Bloodborne Infections From Unsterile Equipment
Hepatitis C is the primary bloodborne concern with tattooing, since the virus spreads through even tiny amounts of contaminated blood on needles or in reused ink. The risk depends almost entirely on where you get tattooed. A large study of over 5,000 college students found no increased risk of hepatitis C when tattoos were done in professional settings. But tattoos done at home, by friends, or in prison carried 2 to 3.5 times higher odds of infection.
Prison tattooing is especially risky because improvised equipment like guitar strings, paper clips, or sewing needles can’t be properly sterilized. Even in professional shops, transmission could theoretically occur through reused needles, improperly sterilized equipment, or ink contaminated with an infected person’s blood. Licensed shops in regulated areas are required to use autoclaves (high-pressure steam sterilizers) and single-use needles, which effectively eliminates this risk when protocols are followed.
How to Reduce Your Risk
Your choice of tattoo studio matters more than almost anything else. Look for shops that use single-use needles opened from sealed packaging in front of you, sterilize reusable equipment in an autoclave, and maintain separate areas for clean and contaminated instruments. A clean, well-organized studio with visible sterilization equipment is a good baseline sign.

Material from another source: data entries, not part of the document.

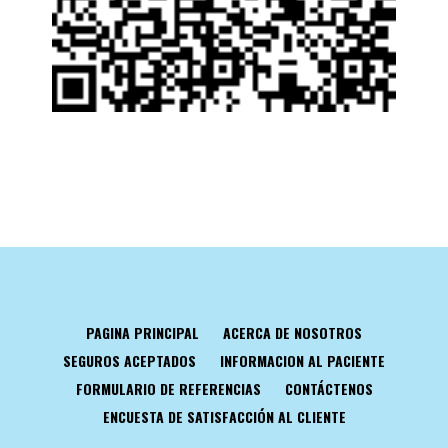
PAGINA PRINCIPAL
ACERCA DE NOSOTROS
SEGUROS ACEPTADOS
INFORMACION AL PACIENTE
FORMULARIO DE REFERENCIAS
CONTÁCTENOS
ENCUESTA DE SATISFACCIÓN AL CLIENTE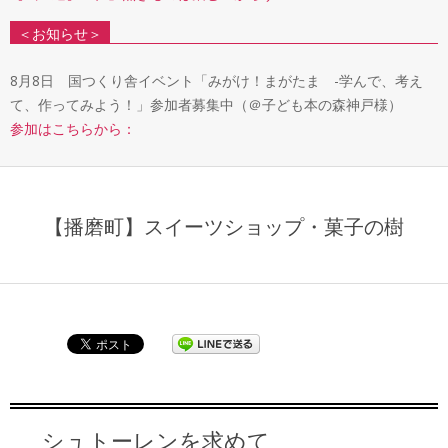
＜お知らせ＞
8月8日 国つくり舎イベント「みがけ！まがたま -学んで、考え
て、作ってみよう！」参加者募集中（＠子ども本の森神戸様）
参加はこちらから：
【播磨町】スイーツショップ・菓子の樹
シュトーレンを求めて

Before your appointment, eat a full meal, stay hydrated, and get a good night’s sleep. These basics help your body handle the physical stress of a tattoo session and reduce the severity of any immune response afterward. Avoid alcohol before and after, since it thins blood and can impair healing.

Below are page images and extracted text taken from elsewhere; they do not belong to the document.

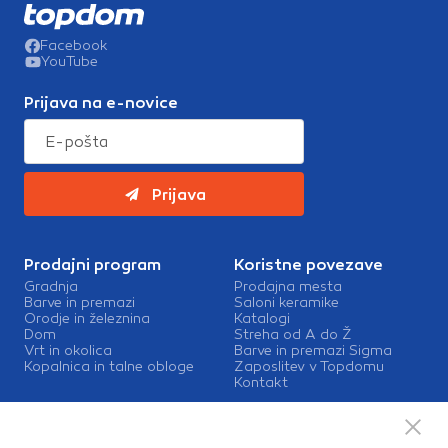
Facebook
YouTube
Prijava na e-novice
Prijava
Prodajni program
Koristne povezave
Gradnja
Prodajna mesta
Barve in premazi
Saloni keramike
Orodje in železnina
Katalogi
Dom
Streha od A do Ž
Vrt in okolica
Barve in premazi Sigma
Kopalnica in talne obloge
Zaposlitev v Topdomu
Kontakt
Storitve
Izris kopalnic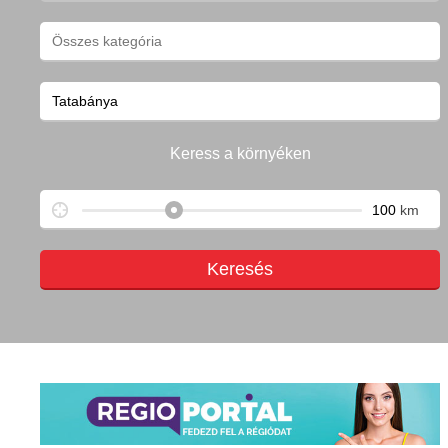
Keress a környéken
km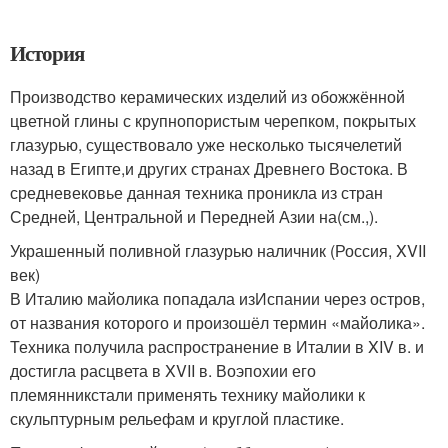
История
Производство керамических изделий из обожжённой
цветной глины с крупнопористым черепком, покрытых
глазурью, существовало уже несколько тысячелетий
назад в Египте,и других странах Древнего Востока. В
средневековье данная техника проникла из стран
Средней, Центральной и Передней Азии на(см.,).
Украшенный поливной глазурью наличник (Россия, XVII
век)
В Италию майолика попадала изИспании через остров,
от названия которого и произошёл термин «майолика».
Техника получила распространение в Италии в XIV в. и
достигла расцвета в XVII в. Воэпохии его
племянникстали применять технику майолики к
скульптурным рельефам и круглой пластике.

During the healing period, keep the tattoo clean with gentle, fragrance-free soap. Avoid submerging it in pools, hot tubs, or natural bodies of water where bacteria thrive. Don’t pick at scabs or peeling skin. If your symptoms are improving day by day, you’re on track. If they reverse course after the first week, with increasing redness, pain, heat, or fever, that’s when you need professional evaluation rather than more ointment.